412. L'enrôlement illicite que prévoit notre article 02 s'adresse non à des militaires, mais à de simples citoyens. Par là, il diffère de l'embauchage. (V. nos 227, 276).

Mais, c'est l'article 77 du Code pénal, qui serait applicable en cas d'enrôlements de simples citoyens (français ou étrangers), faits pour une puissance en guerre avec la France (1).

Notre article 92 ne distinguant rien quant au but de l'armement, il n'y a qu'à tenir compte du fait même, mais à la condition toutefois que l'intention criminelle soit établie, ce qui amène ainsi, à rechercher si cet armement a pu être nuisible (2).

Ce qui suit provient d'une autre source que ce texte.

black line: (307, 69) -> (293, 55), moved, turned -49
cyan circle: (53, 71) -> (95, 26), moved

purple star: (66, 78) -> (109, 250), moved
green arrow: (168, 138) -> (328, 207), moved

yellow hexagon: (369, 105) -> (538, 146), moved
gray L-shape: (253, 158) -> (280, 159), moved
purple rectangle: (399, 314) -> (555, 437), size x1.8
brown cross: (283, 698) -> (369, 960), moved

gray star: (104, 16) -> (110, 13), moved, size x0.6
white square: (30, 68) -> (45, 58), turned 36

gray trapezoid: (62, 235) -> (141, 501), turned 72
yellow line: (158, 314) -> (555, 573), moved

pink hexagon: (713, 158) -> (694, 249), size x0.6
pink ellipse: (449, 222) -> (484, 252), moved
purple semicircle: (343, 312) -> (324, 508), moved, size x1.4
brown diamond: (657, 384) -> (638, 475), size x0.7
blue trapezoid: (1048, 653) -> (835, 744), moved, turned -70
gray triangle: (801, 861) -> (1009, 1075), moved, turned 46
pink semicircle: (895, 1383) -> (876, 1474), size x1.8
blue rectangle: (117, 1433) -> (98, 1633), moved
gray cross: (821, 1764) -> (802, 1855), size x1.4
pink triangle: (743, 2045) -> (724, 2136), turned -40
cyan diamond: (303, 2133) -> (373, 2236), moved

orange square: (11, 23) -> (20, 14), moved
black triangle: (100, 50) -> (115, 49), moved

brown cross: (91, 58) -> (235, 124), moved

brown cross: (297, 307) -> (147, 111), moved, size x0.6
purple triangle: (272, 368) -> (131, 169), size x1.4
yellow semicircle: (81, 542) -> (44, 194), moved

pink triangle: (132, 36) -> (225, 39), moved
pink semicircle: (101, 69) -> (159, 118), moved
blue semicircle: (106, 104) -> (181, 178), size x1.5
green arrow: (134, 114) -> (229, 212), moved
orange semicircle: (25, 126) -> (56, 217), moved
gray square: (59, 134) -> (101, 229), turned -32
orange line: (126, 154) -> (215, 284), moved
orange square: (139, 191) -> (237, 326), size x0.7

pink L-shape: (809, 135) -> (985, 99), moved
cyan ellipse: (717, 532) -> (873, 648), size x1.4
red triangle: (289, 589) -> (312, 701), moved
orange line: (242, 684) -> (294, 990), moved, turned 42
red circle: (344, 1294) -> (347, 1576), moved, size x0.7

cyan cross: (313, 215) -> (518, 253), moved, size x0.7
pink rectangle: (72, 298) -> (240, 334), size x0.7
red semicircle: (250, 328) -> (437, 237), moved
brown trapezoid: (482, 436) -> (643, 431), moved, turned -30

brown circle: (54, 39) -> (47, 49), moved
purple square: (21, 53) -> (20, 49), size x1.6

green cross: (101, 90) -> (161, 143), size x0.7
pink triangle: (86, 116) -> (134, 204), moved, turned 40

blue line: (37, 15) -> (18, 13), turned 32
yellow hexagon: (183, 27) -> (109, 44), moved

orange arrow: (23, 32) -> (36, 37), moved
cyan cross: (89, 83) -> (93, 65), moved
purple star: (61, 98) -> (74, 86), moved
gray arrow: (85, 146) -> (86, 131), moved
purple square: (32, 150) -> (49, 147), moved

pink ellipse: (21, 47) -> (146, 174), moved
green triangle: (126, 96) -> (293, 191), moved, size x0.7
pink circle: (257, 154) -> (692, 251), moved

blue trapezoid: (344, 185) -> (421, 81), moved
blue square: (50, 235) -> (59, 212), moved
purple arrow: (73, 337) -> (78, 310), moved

L'article 92 exige un commencement d'exécution. La tentative est punie aussi (3).

En ce qui concerne les militaires, l'article 92 est remplacé par l'article 206 du Code de justice militaire. Cpr. no 276.

2o ARTICLE 93 DU CODE PÉNAL.

413. Emploi illégal de la force armée. Cet article comprend trois hypothèses distinctes: 1° Prise, sans droit ou motif légitime, du commandement d'un corps d'armée, d'une troupe, d'une flotte, d'un escadre, d'un bâtiment de mer, d'une place forte, d'un port, d'une ville; 2o Rétention, conservation, contre l'ordre du gouvernement, d'un commandement militaire quelconque 3o Maintien par les commandants, d'une armée ou d'une troupe rassemblée après que le licenciement ou la séparation en auront été ordonnés.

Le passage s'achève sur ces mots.